What needs to be done ▸ How do the lines below between the ones holding "Курсы по производственному менеджменту" and "Курсы по Microsoft Office (4)", inclusive, read? Give them again exactly, with no other lines.

(Extracted records)
========================================================================

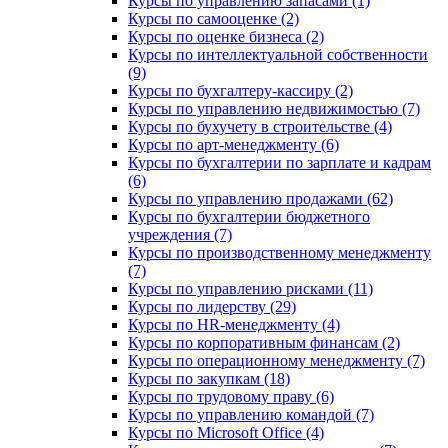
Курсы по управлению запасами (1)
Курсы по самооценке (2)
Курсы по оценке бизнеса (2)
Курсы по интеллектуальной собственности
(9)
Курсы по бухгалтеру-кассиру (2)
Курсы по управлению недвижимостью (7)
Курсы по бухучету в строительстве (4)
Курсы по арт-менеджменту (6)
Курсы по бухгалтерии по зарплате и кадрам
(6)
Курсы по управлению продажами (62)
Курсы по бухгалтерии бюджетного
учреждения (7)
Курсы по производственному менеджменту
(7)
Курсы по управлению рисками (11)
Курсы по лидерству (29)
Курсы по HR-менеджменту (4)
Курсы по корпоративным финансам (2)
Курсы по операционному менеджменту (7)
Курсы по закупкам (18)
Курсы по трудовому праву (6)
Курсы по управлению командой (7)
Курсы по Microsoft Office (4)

========================================================================

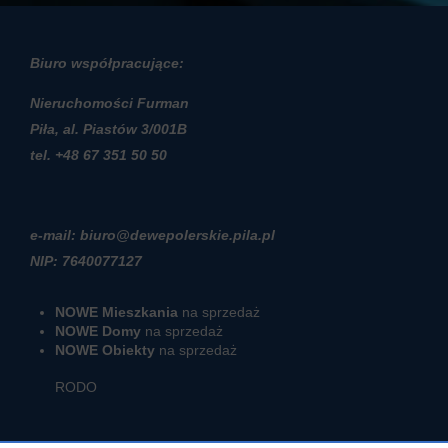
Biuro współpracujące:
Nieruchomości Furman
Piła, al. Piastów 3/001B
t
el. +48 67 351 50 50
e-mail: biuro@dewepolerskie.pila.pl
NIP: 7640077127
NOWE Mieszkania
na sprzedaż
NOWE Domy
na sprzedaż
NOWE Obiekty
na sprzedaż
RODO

========================================================================

Answer for this exercise ▸
Курсы по производственному менеджменту
(7)
Курсы по управлению рисками (11)
Курсы по лидерству (29)
Курсы по HR-менеджменту (4)
Курсы по корпоративным финансам (2)
Курсы по операционному менеджменту (7)
Курсы по закупкам (18)
Курсы по трудовому праву (6)
Курсы по управлению командой (7)
Курсы по Microsoft Office (4)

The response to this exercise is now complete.